Un air frais souffle dans les combles, dû au fait qu’on a déposé l’un des vasistas et agrandi son ouverture en sciant des lattes et en ôtant des tuiles. Le trou est béant et s’ouvre sur une nuit épaisse, floconneuse.
— J’ai le nez creux, non ? dis-je au Gravos.
Il renifle pour marquer son admiration inconditionnelle.
J’actionne une lampe stylo à faisceau gougnafeur qui prend à l’obscurité tout un matériel afin de le livrer à nos prunelles avides, ainsi que l’écrivait naguère, avec tant de vigueur, Robert Claudel dans Le Soutier de salin .
Se trouvent groupés une nouvelle bouteille de gaz dans laquelle plonge un tuyau de caoutchouc qui remonte sur le toit, des cordes, un hamac, des outils divers, une couverture pliée, et un escabeau permettant d’accéder à la toiture sans avoir à opérer de rétablissement. Je l’escalade et jaillis dans le brouillard. Je distingue le bras de la grue au-dessus de moi. On a aménagé sur les tuiles une espèce de plate-forme en aluminium fixée à la charpente par des crampons.

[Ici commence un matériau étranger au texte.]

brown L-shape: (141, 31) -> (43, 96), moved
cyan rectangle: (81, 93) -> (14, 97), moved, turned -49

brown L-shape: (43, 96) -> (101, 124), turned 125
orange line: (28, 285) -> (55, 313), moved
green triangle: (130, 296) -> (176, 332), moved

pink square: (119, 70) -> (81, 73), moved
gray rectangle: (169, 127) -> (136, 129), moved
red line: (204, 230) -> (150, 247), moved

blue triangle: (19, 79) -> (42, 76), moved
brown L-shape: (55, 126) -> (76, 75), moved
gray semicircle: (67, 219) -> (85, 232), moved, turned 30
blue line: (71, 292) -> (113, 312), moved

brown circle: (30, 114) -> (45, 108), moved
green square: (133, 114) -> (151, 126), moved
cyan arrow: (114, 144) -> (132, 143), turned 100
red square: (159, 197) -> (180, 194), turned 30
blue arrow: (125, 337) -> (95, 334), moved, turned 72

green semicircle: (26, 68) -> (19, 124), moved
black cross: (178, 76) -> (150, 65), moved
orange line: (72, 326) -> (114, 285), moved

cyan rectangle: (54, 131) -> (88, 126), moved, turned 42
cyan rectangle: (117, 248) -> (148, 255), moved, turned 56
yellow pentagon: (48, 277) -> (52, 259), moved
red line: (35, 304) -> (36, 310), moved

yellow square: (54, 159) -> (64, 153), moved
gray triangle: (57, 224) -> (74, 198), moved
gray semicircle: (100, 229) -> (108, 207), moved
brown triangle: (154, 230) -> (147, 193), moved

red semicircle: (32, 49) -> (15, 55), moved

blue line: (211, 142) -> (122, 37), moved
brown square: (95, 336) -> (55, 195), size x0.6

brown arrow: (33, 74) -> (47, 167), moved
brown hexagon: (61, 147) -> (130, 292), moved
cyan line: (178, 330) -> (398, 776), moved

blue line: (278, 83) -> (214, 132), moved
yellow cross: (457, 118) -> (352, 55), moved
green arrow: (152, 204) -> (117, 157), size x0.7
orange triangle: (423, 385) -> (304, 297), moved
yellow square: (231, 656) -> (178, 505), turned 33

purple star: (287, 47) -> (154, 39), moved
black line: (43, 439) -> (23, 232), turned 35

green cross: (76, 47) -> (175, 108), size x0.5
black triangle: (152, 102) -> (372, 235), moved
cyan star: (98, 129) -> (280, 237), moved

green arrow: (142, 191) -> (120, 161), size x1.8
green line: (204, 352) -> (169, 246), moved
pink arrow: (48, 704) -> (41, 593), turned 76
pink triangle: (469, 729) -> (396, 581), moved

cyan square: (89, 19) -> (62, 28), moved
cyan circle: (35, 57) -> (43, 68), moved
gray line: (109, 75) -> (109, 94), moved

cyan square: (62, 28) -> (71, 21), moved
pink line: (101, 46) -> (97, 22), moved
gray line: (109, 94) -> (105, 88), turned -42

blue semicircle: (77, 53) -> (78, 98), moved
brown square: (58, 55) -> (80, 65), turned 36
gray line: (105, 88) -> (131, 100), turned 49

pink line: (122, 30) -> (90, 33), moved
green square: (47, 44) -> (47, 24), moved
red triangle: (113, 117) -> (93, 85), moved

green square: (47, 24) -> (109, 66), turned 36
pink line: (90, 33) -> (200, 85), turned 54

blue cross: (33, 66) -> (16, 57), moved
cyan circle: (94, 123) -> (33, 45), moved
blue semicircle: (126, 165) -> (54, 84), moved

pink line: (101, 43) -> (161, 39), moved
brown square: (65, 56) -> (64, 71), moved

Sur ladite se trouve enroulé, en une vachetée d’épaisseur, le reste du tuyau de caoutchouc relié à la bonbonne (ou bombonne si tu préfères, moi, je m’en branle).
Les gros travaux justifiant le montage de la grue ont lieu dans l’immeuble voisin qu’on est en train d’exhausser comme un vœu adressé à sainte Thérèse (tiens, en voilà une qui m’émeut !).
Ayant vu, je reviens dans le galetas.
— Le coup est superbe, dis-je.
Bérurier escalade à son tour. Là, ce sombre con perd l’équilibre, renverse l’escabeau, veut se cramponner au rebord du toit, lequel étant déjà découpé, s’avère friable et donc lui fait faux bond. Une demi-douzaine de tuiles choient sur le plancher en même temps que mon rhinocéros. Boucan de tous les diantres !
Je fulmine, flumine, minufle ! Le traite de beaucoup de noms à voix basse, ce qui n’en atténue pas l’horreur, à preuve, mon qualificatif le plus suave est celui de « merde mal chiée », injure assez inusitée à ma connaissance, révélatrice de mes tendances scatologiques.